Two Chickens and a Thanksgiving Dinner (and other tales of woe)

Thanksgiving Chickens

Most readers of this blog know that North Americans celebrate a holiday called Thanksgiving. A successful Thanksgiving dinner normally involves three Es: Enormous quantities of food, Eccentric family members, and Elaborate desserts.

My husband and I have lived outside of the United States for more Thanksgivings than we have inside our own country. I’ve learned a thing or two about planning during that time:

  1. Really think about where you live. Turkeys are not available year round in every country.
  2. Concoctions such as pumpkin (or sweet potato) pie may elicit frowns of confusion from some of your guests.
  3. Sometimes there will be no translation for words such as cranberry in your host country. Have a photo and a sample handy, just in case.
  4. Go back to rule number one: Turkeys are not available year round in every country.

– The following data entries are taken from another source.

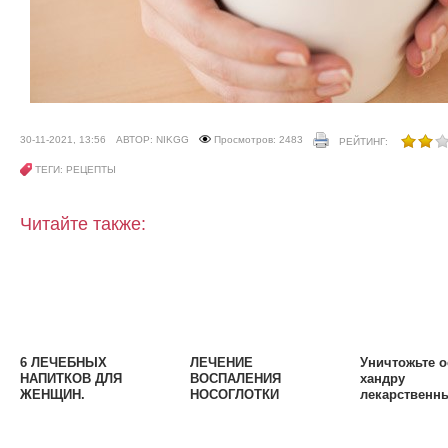
30-11-2021, 13:56
АВТОР: NIKGG
Просмотров: 2483
РЕЙТИНГ:
ТЕГИ: РЕЦЕПТЫ
Читайте также:
6 ЛЕЧЕБНЫХ
ЛЕЧЕНИЕ
Уничтожьте 
НАПИТКОВ ДЛЯ
ВОСПАЛЕНИЯ
хандру
ЖЕНЩИН.
НОСОГЛОТКИ
лекарственн
НАРОДНЫМИ
растениями.
СРЕДСТВАМИ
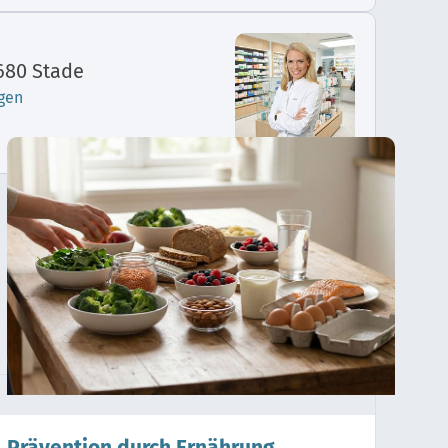
1680 Stade
gen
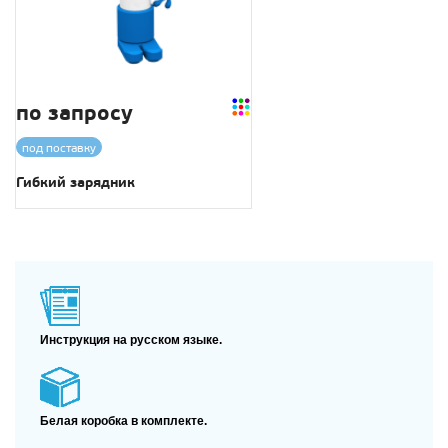
по запросу
под поставку
Гибкий зарядник
Инструкция на русском языке.
Белая коробка в комплекте.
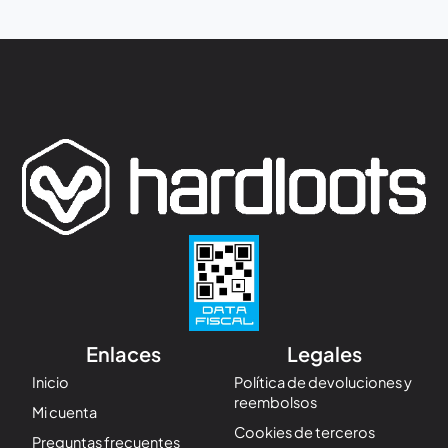
Enlaces
Legales
Inicio
Política de devoluciones y
reembolsos
Mi cuenta
Cookies de terceros
Preguntas frecuentes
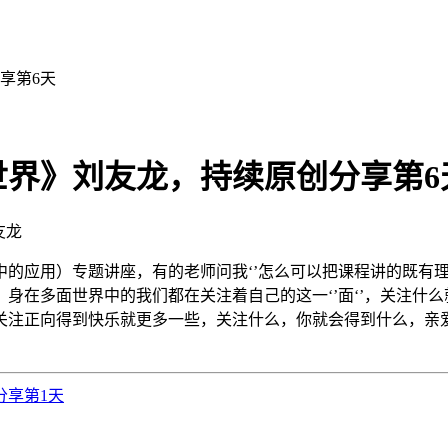
享第6天
世界》刘友龙，持续原创分享第6
友龙
的应用）专题讲座，有的老师问我‘’怎么可以把课程讲的既有理
身在多面世界中的我们都在关注着自己的这一‘’面‘’，关注什
关注正向得到快乐就更多一些，关注什么，你就会得到什么，亲
分享第1天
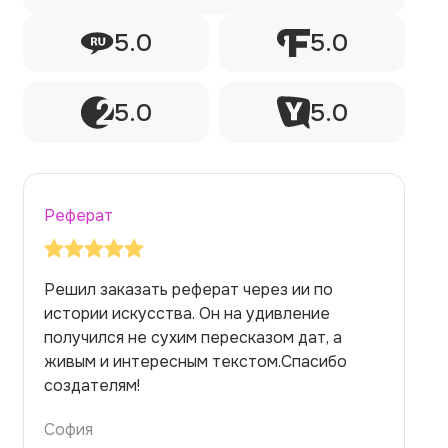
5.0
5.0
5.0
5.0
Реферат
зать реферат через ии по
Заказывала рефер
усства. Он на удивление
на медицинскую т
е сухим пересказом дат, а
но справилась. Т
тересным текстом.Спасибо
правильно. Для бы
!
темой — идеально
Алина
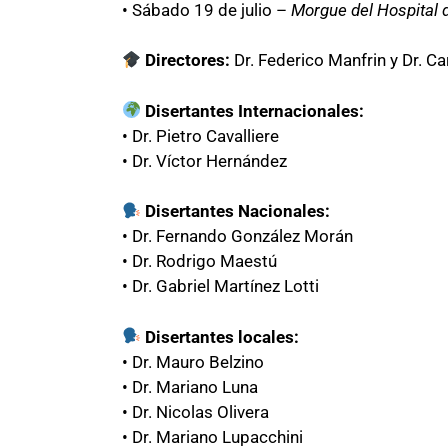
• Sábado 19 de julio –
Morgue del Hospital 
Directores:
Dr. Federico Manfrin y Dr. Ca
Disertantes Internacionales:
• Dr. Pietro Cavalliere
• Dr. Víctor Hernández
Disertantes Nacionales:
• Dr. Fernando González Morán
• Dr. Rodrigo Maestú
• Dr. Gabriel Martínez Lotti
Disertantes locales:
• Dr. Mauro Belzino
• Dr. Mariano Luna
• Dr. Nicolas Olivera
• Dr. Mariano Lupacchini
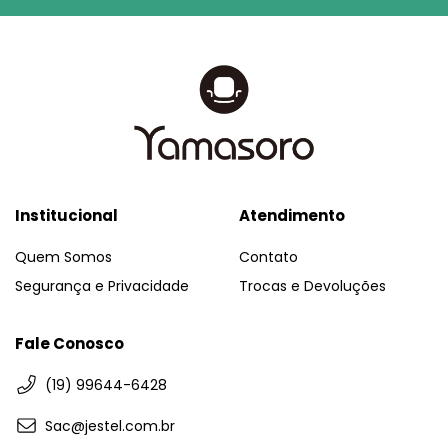
Institucional
Atendimento
Quem Somos
Contato
Segurança e Privacidade
Trocas e Devoluções
Fale Conosco
(19) 99644-6428
Sac@jestel.com.br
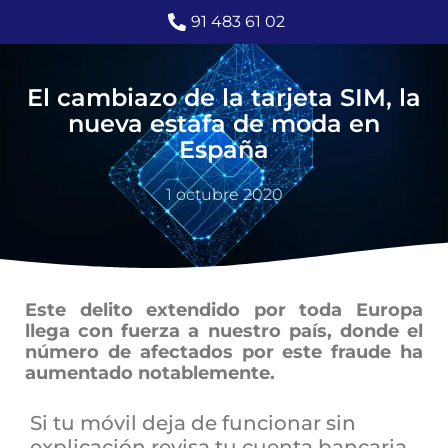
91 483 61 02
El cambiazo de la tarjeta SIM, la
nueva estafa de moda en
España
1 octubre 2020
Este delito extendido por toda Europa
llega con fuerza a nuestro país, donde el
número de afectados por este fraude ha
aumentado notablemente.
Si tu móvil deja de funcionar sin
explicación revisa tu cuenta bancaria,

And now we come to my particular tale of woe (which may be repeated this year, since I have yet to find a turkey to roast).

The first year we lived in Portugal, I sent my husband out to the supermarket to buy a turkey. We’d invited some dear Portuguese friends to come over and celebrate with us, and I was busy baking pies and prepping the house for company. About two hours later, my hubby came back with a worried look on his face. He dumped out his grocery bag, and there lay two…chickens.

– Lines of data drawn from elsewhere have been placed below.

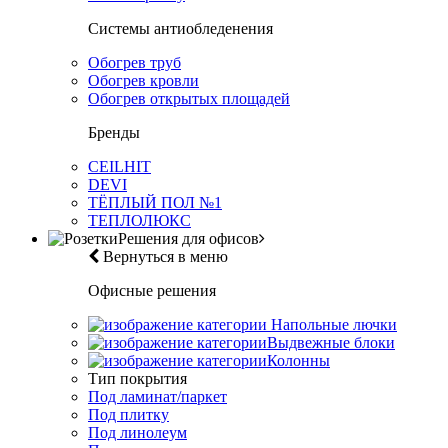
Системы антиобледенения
Обогрев труб
Обогрев кровли
Обогрев открытых площадей
Бренды
CEILHIT
DEVI
ТЁПЛЫЙ ПОЛ №1
ТЕПЛОЛЮКС
Решения для офисов
Вернуться в меню
Офисные решения
Напольные лючки
Выдвежные блоки
Колонны
Тип покрытия
Под ламинат/паркет
Под плитку
Под линолеум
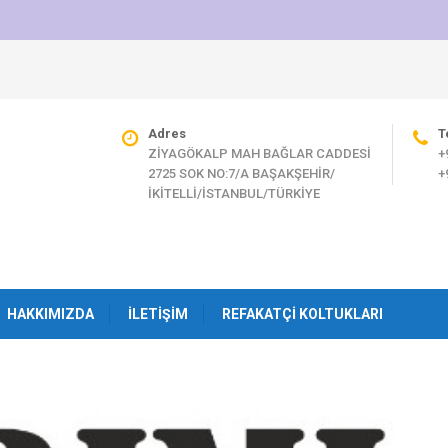
Adres
T
ZİYAGÖKALP MAH BAĞLAR CADDESİ
+
2725 SOK NO:7/A BAŞAKŞEHİR/
+
İKİTELLİ/İSTANBUL/TÜRKİYE
HAKKIMIZDA
İLETIŞIM
REFAKATÇI KOLTUKLARI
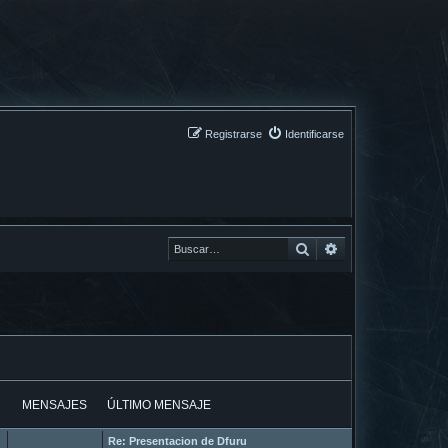
Registrarse
Identificarse
Buscar
Buscar
MENSAJES
ÚLTIMO MENSAJE
Re: Presentacion de Dfuru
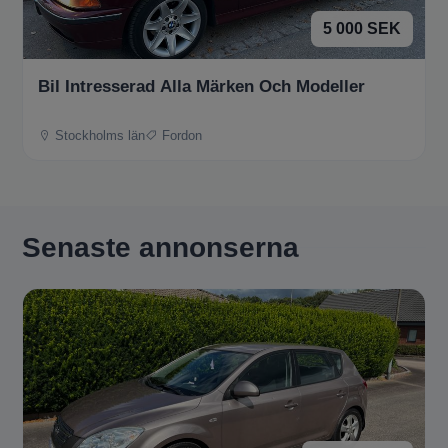
5 000 SEK
Bil Intresserad Alla Märken Och Modeller
Stockholms län
Fordon
Senaste annonserna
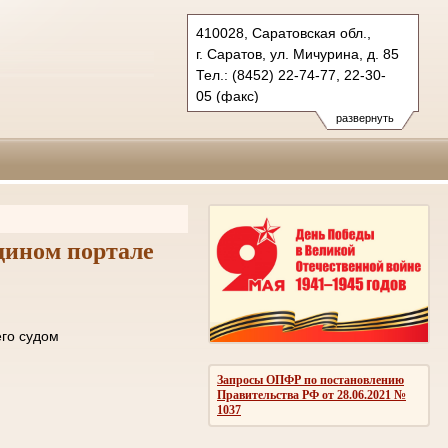
410028, Саратовская обл.,
г. Саратов, ул. Мичурина, д. 85
Тел.: (8452) 22-74-77, 22-30-
05 (факс)
oblsud.sar@sudrf.ru
развернуть
дином портале
ле отправки его судом
ОМЛЕНИЙ
Запросы ОПФР по постановлению
Правительства РФ от 28.06.2021 №
1037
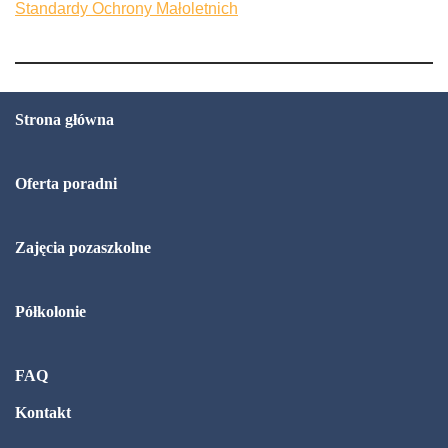
Standardy Ochrony Małoletnich
Strona główna
Oferta poradni
Zajęcia pozaszkolne
Półkolonie
FAQ
Kontakt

Not large chickens, mind you—normal-sized fryers.

I blinked at him. “What’s this?”

“They don’t have turkeys.” My husband backed up a pace or two. Did I mention he’s a smart guy?

“Who doesn’t have turkeys?”

“Anyone. There is not one turkey in this whole city.”

What? That couldn’t be. I peered inside one of the chickens. It was tiny. How on earth was I going to get enough stuffing inside those birds to feed ten people?

To make a long story short, my husband was right. There were no turkeys. I found out later, you had to order one a month in advance—something I should have realized.

So my guests arrived, and we had these two poor little chickens on a platter with stuffing spooned around them. I stammered out an apology, explaining what had happened. My friend looked at me with a huge smile. “That’s okay, we like chicken better anyway.”

What could have been a disaster ended up being a wonderful meal with some truly gracious and now-dear friends. And every year, at Thanksgiving, she sends me a note that starts off: Remember those two chickens you served for Thanksgiving? And she ends the letter with a picture of the pumpkin pie she now makes every year.

How about you? Any cooking oopsies that have ended up not being the disaster you feared (or maybe it was)?